When the internet was in its young glory days, I used to use a little browser called Alta Vista to help me find all the little nooks and crannies that I wanted to go to. Then in May of 1996 Wired magazine published an article about search engines and called my little Alta Vista the best one on the net to that day. Shortly following this review thousands of people started using the once small Alta Vista, thus greatly slowing down the speed at which it could help you find what you were looking for. That's when I first noticed the degeneration of the web. The greatest populace to this day on the web is hormonally driven teenage boys looking for...well you know. This pretty much ruins it for the rest of us; because of overcrowding, no one can get to where they want to go on the internet without waiting for a long time. In my opinion there are more people using the internet for inappropriate purposes than there are using it as an actual source of free collective knowledge.
According to the April '96 edition of Wired, the two sites on the web that had gathered the most money and visitors were Playboy and my little Alta Vista.

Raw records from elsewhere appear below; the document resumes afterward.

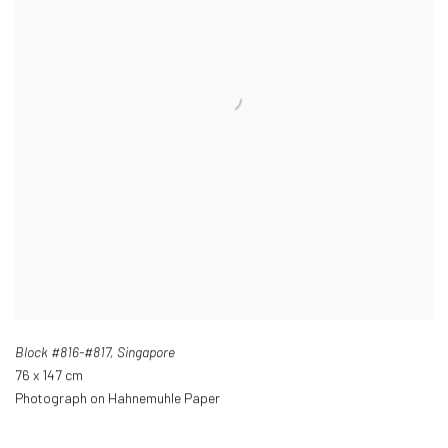
Block #816-#817
,
Singapore
76 x 147 cm
Photograph on Hahnemuhle Paper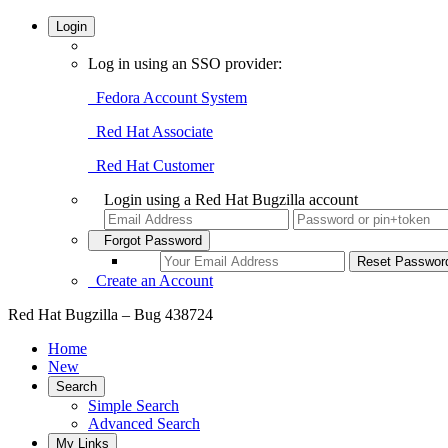
Login
Log in using an SSO provider:
Fedora Account System
Red Hat Associate
Red Hat Customer
Login using a Red Hat Bugzilla account
Forgot Password
Create an Account
Red Hat Bugzilla – Bug 438724
Home
New
Search
Simple Search
Advanced Search
My Links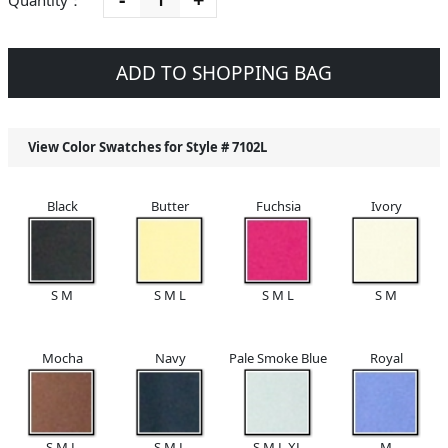
Quantity：
ADD TO SHOPPING BAG
View Color Swatches for Style #
7102L
Black
Butter
Fuchsia
Ivory
S M
S M L
S M L
S M
Mocha
Navy
Pale Smoke Blue
Royal
S M L
S M L
S M L XL
M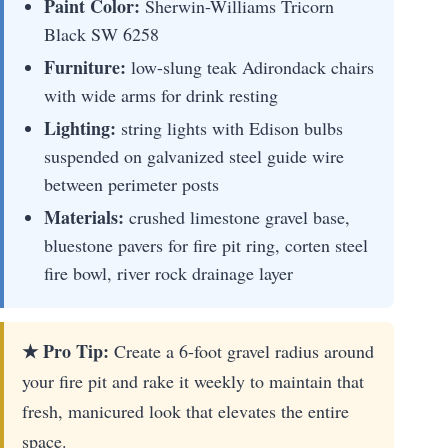
Paint Color:
Sherwin-Williams Tricorn
Black SW 6258
Furniture:
low-slung teak Adirondack chairs
with wide arms for drink resting
Lighting:
string lights with Edison bulbs
suspended on galvanized steel guide wire
between perimeter posts
Materials:
crushed limestone gravel base,
bluestone pavers for fire pit ring, corten steel
fire bowl, river rock drainage layer
★ Pro Tip:
Create a 6-foot gravel radius around
your fire pit and rake it weekly to maintain that
fresh, manicured look that elevates the entire
space.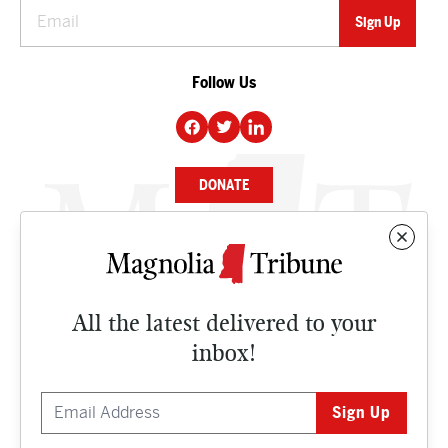
Follow Us
DONATE
NEWS
BUSINESS
All the latest delivered to your
CULTURE
inbox!
OPINION
ISSUES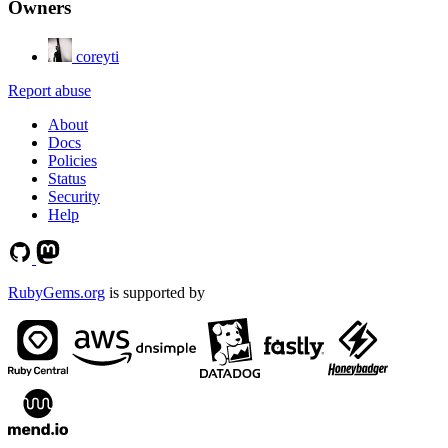
Owners
coreyti
Report abuse
About
Docs
Policies
Status
Security
Help
RubyGems.org
is supported by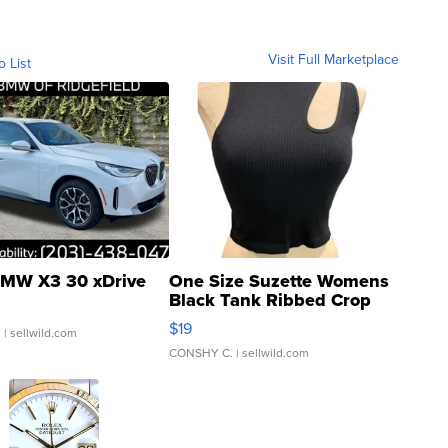
Visit Full Marketplace
o List
MW X3 30 xDrive
One Size Suzette Womens
Black Tank Ribbed Crop
Asymmetrical ...
$19
.
| sellwild.com
CONSHY C.
| sellwild.com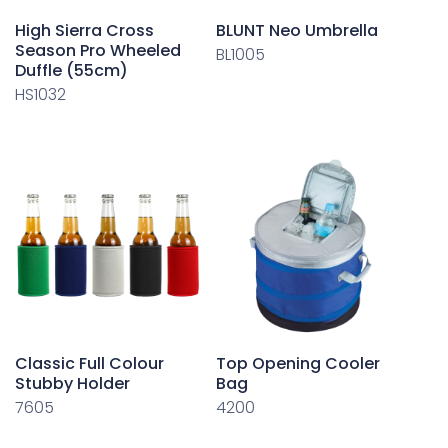
High Sierra Cross
BLUNT Neo Umbrella
Season Pro Wheeled
BL1005
Duffle (55cm)
HS1032
Classic Full Colour
Top Opening Cooler
Stubby Holder
Bag
7605
4200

One of the big reasons that the internet is failing is overcrowding, but it is not the only one. Another significant reason for the internet's failure traces back to money instead of sex. Because of the initial rush to get things up on the internet, many major corporations' sites were improperly set up and had many technical problems; other sites failed because they didn't draw enough attention to themselves or just weren't interesting. It was the gold rush of the nineties, and just like in the fifties, not everyone struck gold. Time president Don Logan began calling the web "the black hole" all the way back in 1995, and it seems today that it has turned out to be just that. As soon as companies and entrepreneurs noticed that they were losing money on the web, they stopped hyping it. Once the hype was gone, middle America lost interest and the internet died. Overcrowding led to slower service which frustrated the average customer and kept him/her from visiting the corporate web sites, and the downfall of corporations was the downfall of the web.
The whole problem with the web has existed ever since the internet was first thought up. You see, the idealists that created the web thought that they could create a place where knowledge reigned, supported by commercial backers. They thought that they could create what essentially would have been a whole new culture in cyberspace. Instead of creating this idealistic new culture, we uploaded our own defected culture onto thousands of microchips and megabytes. Now, there are thousands of pornographic sites on the web. Every valuable part of our cultural diversity that we posted on the net pulled ten disgusting parts up with it. The great oracle of thought that was the web died from the diseases of our society. It was foolish for the conceptual designers to think that they could change people by simply giving them a new tool like the internet. In short, the internet died from sex and greed.